Let’s look at the Purpose and Processes, two axes of the toolkit for analyzing Communities of Practice.
Obviously, purpose is an important starting point. A community has to define what it wants to achieve. The purpose may change over time and can even vary for different groups in the community; but clarity and consensus are crucial.
Etienne Wenger (Communities of Practice. Learning, Meaning and Identity) talks about ‘joint enterprise‘, resulting from a ‘collective process of negotiation‘.
Once it has been agreed what the community wants to achieve, the members have to define how they will achieve this : which processes and practices need to be in place. How will the communication be organised, how will the knowledge be shared and how will the community members learn from each other.

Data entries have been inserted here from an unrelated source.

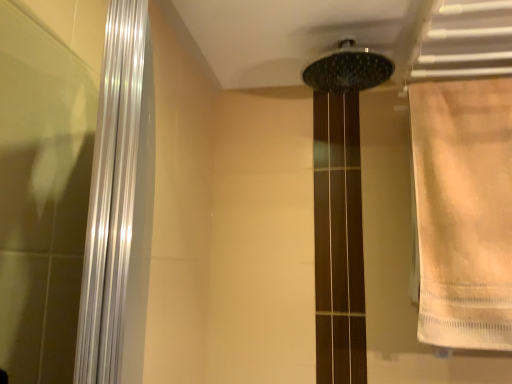 Question: Is beige fabric towel at right inside the boundaries of black matte shower head at upper center, or outside?

Choices:
 (A) outside
 (B) inside

Answer: (A)

Question: Looking at their shapes, would you say beige fabric towel at right is wider or thinner than black matte shower head at upper center?

Choices:
 (A) wide
 (B) thin

Answer: (B)

Question: From the image's perspective, relative to black matte shower head at upper center, is beige fabric towel at right above or below?

Choices:
 (A) below
 (B) above

Answer: (A)

Question: From the image's perspective, relative to beige fabric towel at right, is black matte shower head at upper center above or below?

Choices:
 (A) below
 (B) above

Answer: (B)

Question: Is black matte shower head at upper center taller or shorter than beige fabric towel at right?

Choices:
 (A) tall
 (B) short

Answer: (B)

Question: Would you say black matte shower head at upper center is to the left or to the right of beige fabric towel at right in the picture?

Choices:
 (A) right
 (B) left

Answer: (B)

Question: From a real-world perspective, is black matte shower head at upper center physically located above or below beige fabric towel at right?

Choices:
 (A) below
 (B) above

Answer: (B) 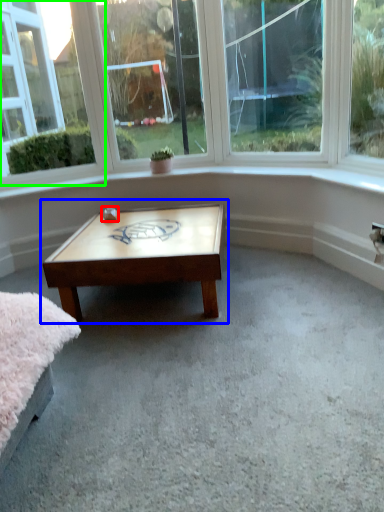 Question: Considering the real-world distances, which object is closest to table (highlighted by a red box)? coffee table (highlighted by a blue box) or window (highlighted by a green box).

Choices:
 (A) coffee table
 (B) window

Answer: (A) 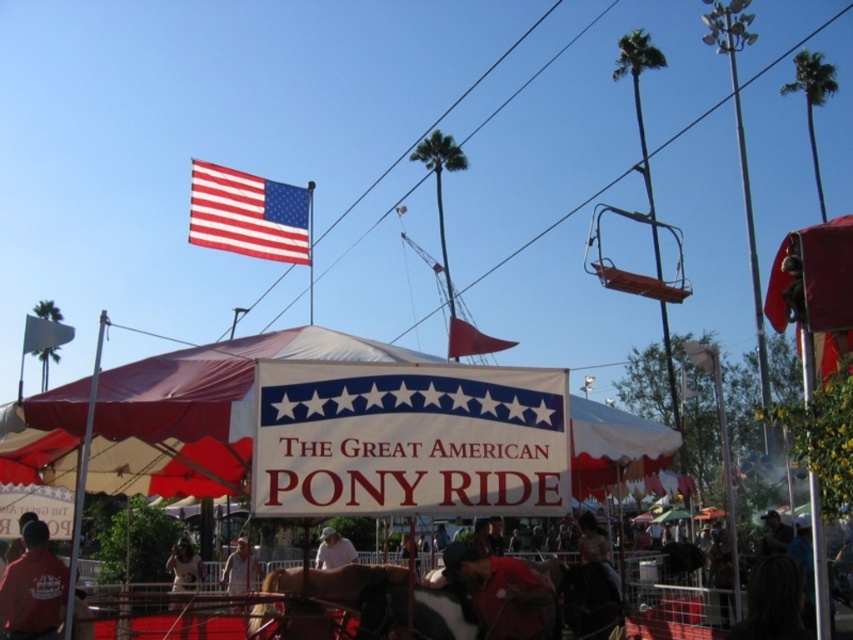 Looking at this image, you are a visitor at the carnival and want to take a photo of the brown glossy horse at center and the matte red shirt at lower left. Which object should you focus on first if you want to capture both in the same frame without moving the camera?

The brown glossy horse at center is not as tall as the matte red shirt at lower left, so you should focus on the matte red shirt at lower left first to ensure both are in the frame.

You are a photographer at the carnival and want to capture both the matte red shirt at lower left and the light brown leather jacket at center in a single frame. Which person should you focus on first to ensure both are in the frame?

You should focus on the matte red shirt at lower left first because it is wider than the light brown leather jacket at center, allowing you to adjust the frame to include both. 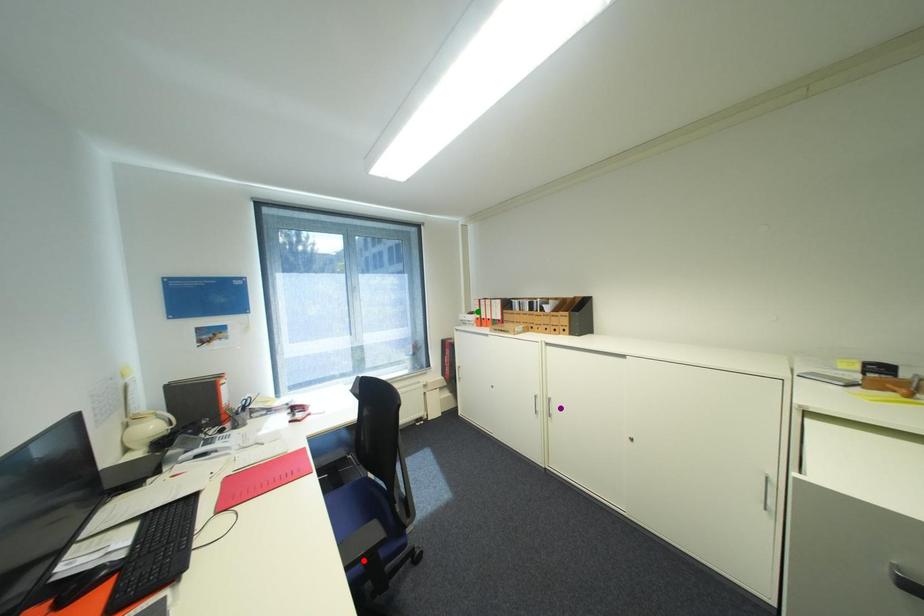 Order these from nearest to farthest:
red point | purple point | green point

red point < purple point < green point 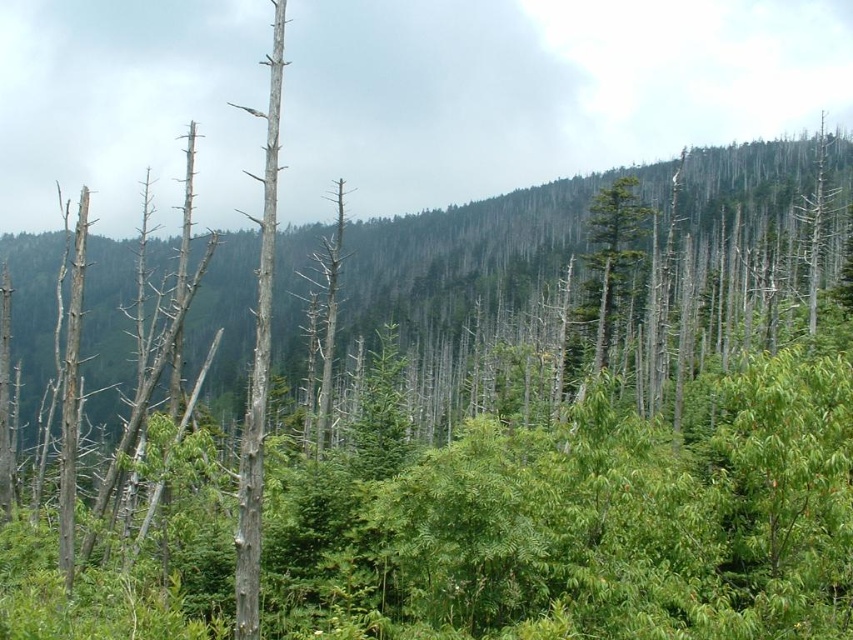 You are a hiker trying to navigate through the forest. You notice two trees at the center of your view, the green leafy trees at center and the green matte tree at center. Which tree would you need to look up higher to see the top of?

The green leafy trees at center is taller than the green matte tree at center, so you would need to look up higher to see the top of the green leafy trees at center.

Based on the scene description, where are the green leafy trees at center located in terms of coordinates?

The green leafy trees at center are located at coordinates point [460,259]. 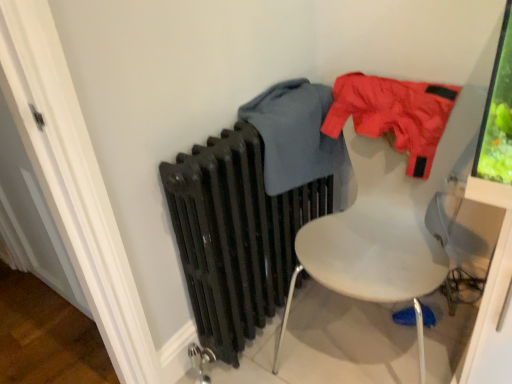 Question: From the image's perspective, is matte nylon jacket at upper right, which is the second clothing from left to right, beneath matte black radiator at center?

Choices:
 (A) no
 (B) yes

Answer: (A)

Question: Does matte nylon jacket at upper right, which is counted as the first clothing, starting from the right, have a greater width compared to matte black radiator at center?

Choices:
 (A) yes
 (B) no

Answer: (A)

Question: Considering the relative sizes of matte nylon jacket at upper right, which is counted as the first clothing, starting from the right, and matte black radiator at center in the image provided, is matte nylon jacket at upper right, which is counted as the first clothing, starting from the right, bigger than matte black radiator at center?

Choices:
 (A) no
 (B) yes

Answer: (A)

Question: From the image's perspective, is matte nylon jacket at upper right, which is counted as the first clothing, starting from the right, above matte black radiator at center?

Choices:
 (A) no
 (B) yes

Answer: (B)

Question: From a real-world perspective, is matte nylon jacket at upper right, which is the second clothing from left to right, on matte black radiator at center?

Choices:
 (A) no
 (B) yes

Answer: (B)

Question: From the image's perspective, is white plastic chair at upper right above or below matte gray sweater at center, positioned as the 1th clothing in left-to-right order?

Choices:
 (A) above
 (B) below

Answer: (B)

Question: From a real-world perspective, relative to matte gray sweater at center, which appears as the second clothing when viewed from the right, is white plastic chair at upper right vertically above or below?

Choices:
 (A) below
 (B) above

Answer: (A)

Question: Is white plastic chair at upper right bigger or smaller than matte gray sweater at center, positioned as the 1th clothing in left-to-right order?

Choices:
 (A) small
 (B) big

Answer: (B)

Question: In the image, is white plastic chair at upper right on the left side or the right side of matte gray sweater at center, which appears as the second clothing when viewed from the right?

Choices:
 (A) left
 (B) right

Answer: (B)

Question: From the image's perspective, is matte black radiator at center located above or below white plastic chair at upper right?

Choices:
 (A) above
 (B) below

Answer: (A)

Question: In the image, is matte black radiator at center positioned in front of or behind white plastic chair at upper right?

Choices:
 (A) front
 (B) behind

Answer: (B)

Question: Considering the positions of matte black radiator at center and white plastic chair at upper right in the image, is matte black radiator at center bigger or smaller than white plastic chair at upper right?

Choices:
 (A) small
 (B) big

Answer: (A)

Question: Is matte black radiator at center inside the boundaries of white plastic chair at upper right, or outside?

Choices:
 (A) outside
 (B) inside

Answer: (A)

Question: Is matte gray sweater at center, which appears as the second clothing when viewed from the right, taller or shorter than matte nylon jacket at upper right, which is counted as the first clothing, starting from the right?

Choices:
 (A) tall
 (B) short

Answer: (A)

Question: Considering the positions of matte gray sweater at center, positioned as the 1th clothing in left-to-right order, and matte nylon jacket at upper right, which is counted as the first clothing, starting from the right, in the image, is matte gray sweater at center, positioned as the 1th clothing in left-to-right order, bigger or smaller than matte nylon jacket at upper right, which is counted as the first clothing, starting from the right,?

Choices:
 (A) big
 (B) small

Answer: (A) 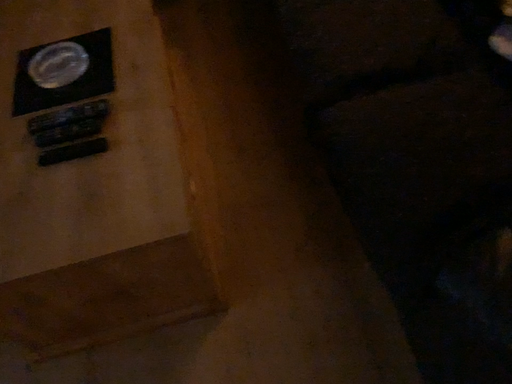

It is important that the community members realise that the responsibility to be successful is a group responsibility, not the unique responsibility of the community coordinator. They have to realise they have to make it happen, no one else will.
It is a good practice to create a community charter, preferably in a community launch work shop. The discussions among the members will create the necessary clarity and alignment in the group. The charter is the tool by excellence to introduce new members and align them quickly with the "old timers".
I used to make the comparison with a service club. If the intention is to create job opportunities for young graduates, the processes will be around social networking, probably between industry and schools. If charity is the main purpose, the processes will probably focus on fundraising.
In the end, several purposes can be aimed at simultaneously, but only those with the appropriate processes in place will ever be reached.